= George Puttenham =

16th-century English writer and literary critic

George Puttenham (1529–1590) was an English writer and literary critic. He is generally considered to be the author of the influential handbook on poetry and rhetoric, The Arte of English Poesie (1589).

==Family and early life==
Puttenham was the second son of Robert Puttenham of Sherfield-on-Loddon in Hampshire and his wife Margaret, the daughter of Sir Richard Elyot and sister of Sir Thomas Elyot. He had an elder brother, Richard. He matriculated at Christ's College, Cambridge, in November 1546, aged 17, but took no degree, and was admitted to the Middle Temple on 11 August 1556.

In late 1559 or early 1560 Puttenham married Elizabeth, Lady Windsor (1520–1588), the daughter and coheir of Peter Cowdray of Herriard, Hampshire. She was the widow of both Richard, brother of William Paulet, 1st Marquess of Winchester, and William, Baron Windsor. She brought a substantial dowry to the marriage. They had at least one daughter.

Somewhere around 1562, Puttenham travelled abroad to purchase Sherfield House from his elder brother Richard. He immediately quarrelled at Sherfield House with Lady Windsor's brother-in-law, Thomas Paulet, for inciting others to steal a goshawk from him; Paulet admitting to having confronted Puttenham with a dagger and wounding him twice. His circle of enemies notedly widened when Lady Windsor separated from him, suing him for divorce in 1566.

==Domestic disputes and later legal troubles==
Much of the information known about Puttenham's later personal and professional life stems from court records of the dissolution of his marriage and of his attempt to get out of debt by wresting control of Sherfield House from his niece Anne Morris and her husband, Francis. These documents paint a troubled picture of Puttenham as a compulsive adulterer, a serial rapist and a wife-beater. In addition he seems to have followed his elder brother's precedent in having at least one child with his maidservants. One he took to Flanders and abandoned. One of the more lascivious stories asserts that when Puttenham was forty-three, he had his servant kidnap a 17-year-old girl in London and bring her to his farm at Upton Grey near Sherfield, where he raped her and kept her locked up for three years.
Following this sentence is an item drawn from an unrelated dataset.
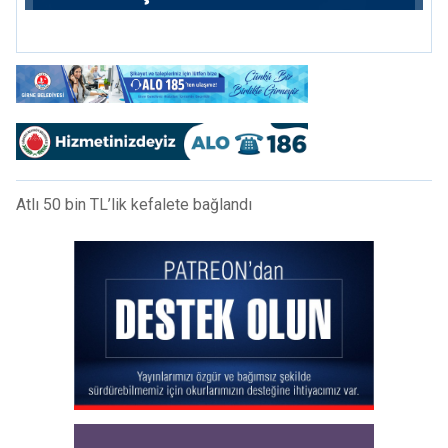
Ağustos’ta buluşacak
Atlı 50 bin TL’lik kefalete bağlandı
While the veracity of these court records should reasonably be questioned (given the particularly nasty nature of Puttenham's divorce and the tendency of early modern court cases to present the most fantastical accounts of their participants), surprisingly little was said in defence of Puttenham's character. It is, perhaps, telling that the neutral observer Richard Horne, Bishop of Winchester, reacted with surprise and disdain to Puttenham's appointment as a Justice of the Peace, writing to William Cecil, Lord Burghley, hoping that it "be not true, for his evil life is well knowne."
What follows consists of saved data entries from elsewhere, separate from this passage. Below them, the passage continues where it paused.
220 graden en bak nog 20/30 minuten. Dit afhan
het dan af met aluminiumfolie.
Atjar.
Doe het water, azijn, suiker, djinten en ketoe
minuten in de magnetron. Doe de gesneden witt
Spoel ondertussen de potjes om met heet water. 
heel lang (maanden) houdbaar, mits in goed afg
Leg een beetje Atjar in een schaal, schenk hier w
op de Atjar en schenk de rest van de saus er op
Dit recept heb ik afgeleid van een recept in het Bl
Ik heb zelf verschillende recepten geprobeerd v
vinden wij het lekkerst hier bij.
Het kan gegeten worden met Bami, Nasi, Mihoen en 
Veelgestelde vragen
In 1579 he presented to Elizabeth I his Partheniades (printed in a collection of manuscript Ballads by F. J. Furnivall), and he wrote the treatise in question especially for the delectation of the queen and her ladies. He mentions nine other works of his, none of which are extant. Puttenham is said to have been implicated in a plot against Lord Burghley in 1570 and in December 1578 was imprisoned. In 1585 he received reparation from the privy council for alleged wrongs suffered at the hands of his relations. His will is dated 1 September 1590.
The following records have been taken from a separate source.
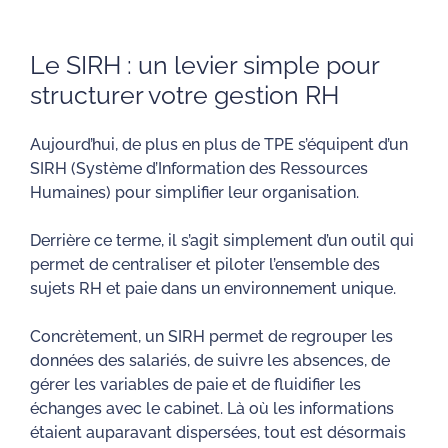
Le SIRH : un levier simple pour
structurer votre gestion RH
Aujourd’hui, de plus en plus de TPE s’équipent d’un
SIRH (Système d’Information des Ressources
Humaines) pour simplifier leur organisation.
Derrière ce terme, il s’agit simplement d’un outil qui
permet de centraliser et piloter l’ensemble des
sujets RH et paie dans un environnement unique.
Concrètement, un SIRH permet de regrouper les
données des salariés, de suivre les absences, de
gérer les variables de paie et de fluidifier les
échanges avec le cabinet. Là où les informations
étaient auparavant dispersées, tout est désormais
==Authorship of The Arte of English Poesie==
The Arte of English Poesie was entered at Stationers' Hall in 1588, and published in the following year with a dedicatory letter to Lord Burghley written by the printer Richard Field, who professed ignorance of the writer's name and position. However, alterations to the text made during the press run indicate that the author must have been alive and that Field must have known his identity. The first reference to the work was made in the preface to Sir John Harrington's translation of Orlando Furioso (1591) in reaction to Puttenham's view of translators as mere versifiers. Harrington disparages Puttenham's assertion that poetry is an art rather than a gift, holding up Puttenham's own poetry as proof because "he sheweth himself so slender a gift in it." Although Harrington does not name Puttenham, in a surviving manuscript note concerning the publication of his own book, he asks Field to publish it "in the same print that Putnams book is", which he did.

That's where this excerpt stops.